Creating Your Bathroom Retreat – Part I
Bathroom retreats can be a very important room in your home. Just as with any good design, I begin the process by asking the question, how exactly does this room need to function. If it is the Master Bath, then one set of criteria will usually exist, but if it is a powder room, then quite another list will emerge. In any bathroom design, whether a renovation or a ground up construction project, the first step is deciding how you want the room to “feel”. Is this a spa like retreat or an enchanted elegant get-away or perhaps a high performance sleek oasis?
Identifying both the function and the feel is the jumping off point to begin the design.
All images lovingly designed by Kimberly Grigg for Knotting Hill Interiors
Consider, first, the largest surfaces. Those are usually floors, walls and plumbing fixtures. With the plethora of products on the market for flooring, there are all shapes and forms of tile along with brick and if this is a rustic cabin in the woods, perhaps a stained concrete floor might be appropriate. If you are using tile or marble, you might want to first consider the size of the product. I prefer larger squares on the floor (16-18”) unless the space is really small, in which case a smaller (12-13” tile) is more appropriate. I often like to set the floor tiles on the diagonal. An easy way to check this idea out is to take a few of the tiles home and place them on the floor and see how you like the feel. It is also easy to obtain special affects with flooring by using smaller “clips” which are 2-4 inch accent tiles placed in a pattern or on the corners of your larger tiles. There are also wonderful little glass tiles with shimmers and sparkle that are also lovely to use as “clips”. Lately, I am loving smaller rectangular tiles that are placed in a herringbone pattern. This design is fantastic for powder rooms! This option also exists in marble and brick as well.
Porcelain vs Ceramic Tile
While researching the differences between porcelain and ceramic tiles (which is a question that comes up a lot!) I found this chart to be the most helpful in seeing the differences between the two. This is a great starting point for a conversation with your designer.

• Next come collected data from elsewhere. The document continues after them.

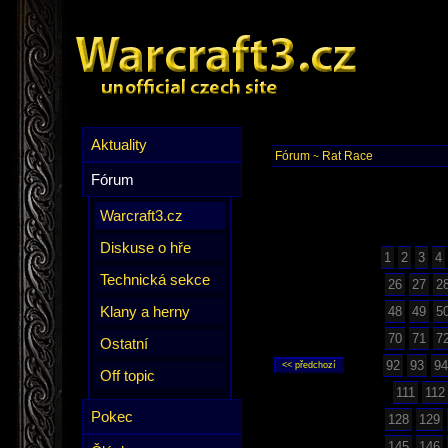
Aktuality
Fórum
Rat Race
~
Fórum
Warcraft3.cz
Diskuse o hře
1
2
3
4
Technická sekce
26
27
2
Klany a herny
48
49
5
70
71
7
Ostatní
92
93
94
Off topic
111
112
Pokec
128
129
145
146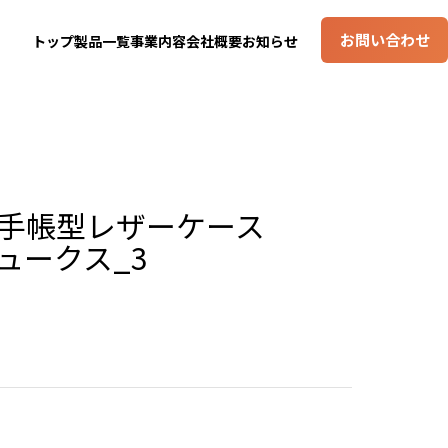
お問い合わせ
トップ
製品一覧
事業内容
会社概要
お知らせ
 手帳型レザーケース
ーデュークス_3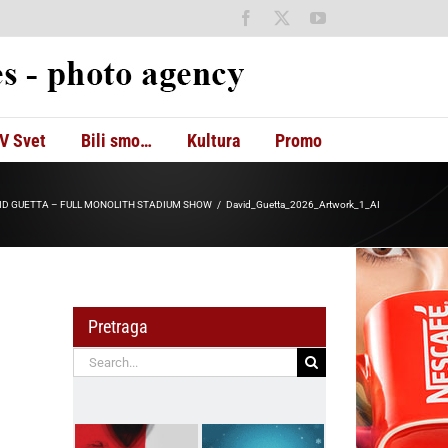
Facebook
X
YouTube
V Svet
Bili smo…
Kultura
Promo
ice: DAVID GUETTA – FULL MONOLITH STADIUM SHOW
David_Guetta_2026_Artwork_1_AI
Pretraga
Search
for: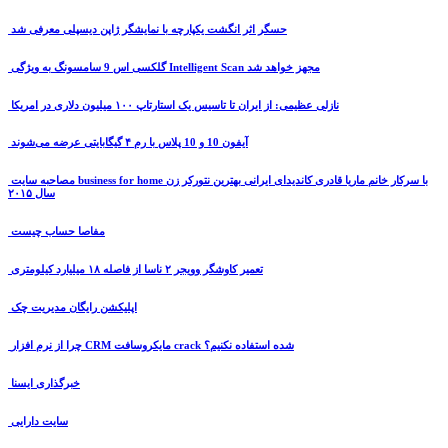
حسگر اثر انگشت یکپارچه با نمایشگر ژاپن دیسپلی معرفی شد
گلکسی اس 9 سامسونگ به ویژگی Intelligent Scan مجهز خواهد شد
نازلی عظیمی: از ایران تا تاسیس یک استارتاپ ۱۰۰ میلیون دلاری در امریکا
آیفون 10 و 10 پلاس با رم ۴ گیگابایتی عرضه می‌شوند
مصاحبه سایت business for home با سرکار خانم ماریا قادری کاندیدای ایرانی بهترین نتورکر زن
سال ۲۰۱۵
مفاصا حساب چیست
تعمیر کاوشگر وویجر ۲ ناسا از فاصله ۱۸ میلیارد کیلومتری
اپلیکشن رایگان مدیریت چک
چرا از نرم افزار CRM مایکروسافت crack شده استفاده نکنیم؟
خبرگذاری ایسنا
سایت دارایی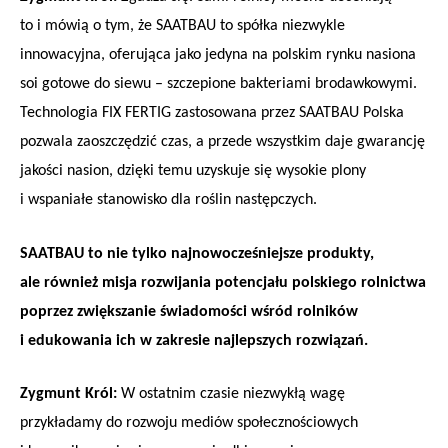
to i mówią o tym, że SAATBAU to spółka niezwykle
innowacyjna, oferująca jako jedyna na polskim rynku nasiona
soi gotowe do siewu – szczepione bakteriami brodawkowymi.
Technologia FIX FERTIG zastosowana przez SAATBAU Polska
pozwala zaoszczędzić czas, a przede wszystkim daje gwarancję
jakości nasion, dzięki temu uzyskuje się wysokie plony
i wspaniałe stanowisko dla roślin następczych.
SAATBAU to nie tylko najnowocześniejsze produkty,
ale również misja rozwijania potencjału polskiego rolnictwa
poprzez zwiększanie świadomości wśród rolników
i edukowania ich w zakresie najlepszych rozwiązań.
Zygmunt Król:
W ostatnim czasie niezwykłą wagę
przykładamy do rozwoju mediów społecznościowych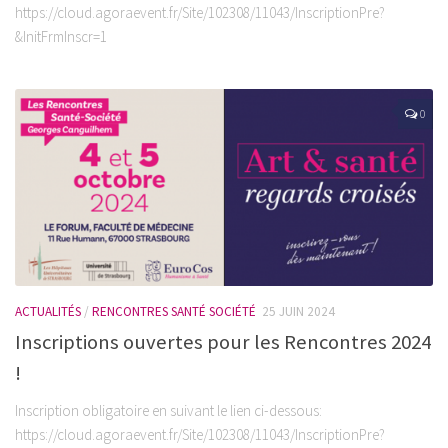
https://cloud.agoraevent.fr/Site/102308/11043/InscriptionPre?
&InitFrmInscr=1
0
ACTUALITÉS
/
RENCONTRES SANTÉ SOCIÉTÉ
25 JUIN 2024
Inscriptions ouvertes pour les Rencontres 2024
!
Inscription obligatoire en suivant le lien ci-dessous:
https://cloud.agoraevent.fr/Site/102308/11043/InscriptionPre?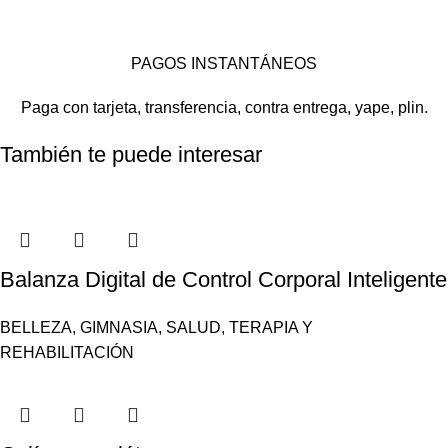
PAGOS INSTANTÁNEOS
Paga con tarjeta, transferencia, contra entrega, yape, plin.
También te puede interesar
Balanza Digital de Control Corporal Inteligente
BELLEZA
,
GIMNASIA
,
SALUD
,
TERAPIA Y
REHABILITACIÓN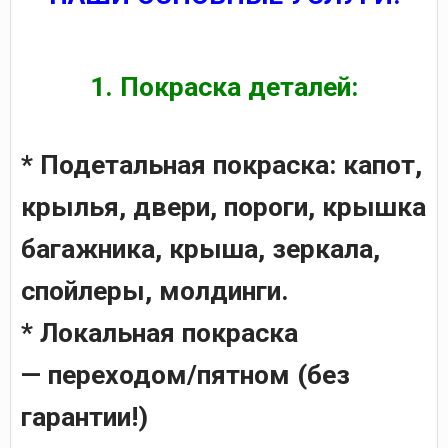
1. Покраска деталей:
* Подетальная покраска: капот,
крылья, двери, пороги, крышка
багажника, крыша, зеркала,
спойлеры, молдинги.
* Локальная покраска
—
переходом/пятном (без
гарантии!)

If you are cold natured you can consider having heating elements installed into the subfloor underneath the tile often called Radiant Floor Heating – which to my clients surprise is very cost effective considering it may easily become your most favorite part of the bathroom! Other heat elements that exist include towel warmers that can be installed in your bathroom for the luxury of getting out of your bath or shower to a warm and cozy towel.
Tile manufacturers have done an amazing job of coordinating the size and shapes of their products to help you create your dream space. Often a coordinate of the floor tile can be chosen to run up the wall with accent tiles such as listello’s to be used as a border edge.
“Listello” means “thin strip” in Italian; listello tiles, also called decorative border, listel or “deco” pieces, are design-specific tiles used to accent a particular “field” or main tile selection. Like murals, liners and patterns, listellos are installed within field tile on kitchen back splashes, showers and flooring, adding pizazz and an extra wow factor to even an ordinary tile installation.
Subway tiles make good choices for wall tiles. Subway tiles are rectangular in shape and come in a variety of colors and finishes. Other wall tiles or marble can be placed straight up or on the diagonal of a shower and/or bathtub whichever coordinates best with the flooring. Just note that the floor of the shower needs to be slip resistant.
Consider marrying your mix of elements. For example, if you used a tile clip on the floor, you could consider including the same clip as a border on the wall space of the shower and perhaps even on the decking of a tub area. IF your shower area is large and open, consider making it a focal point by the use of tile. In this bathroom, the shower became the focal point with a radiated shimmer glass tile. White Carrere marble is used on the floor and the countertops.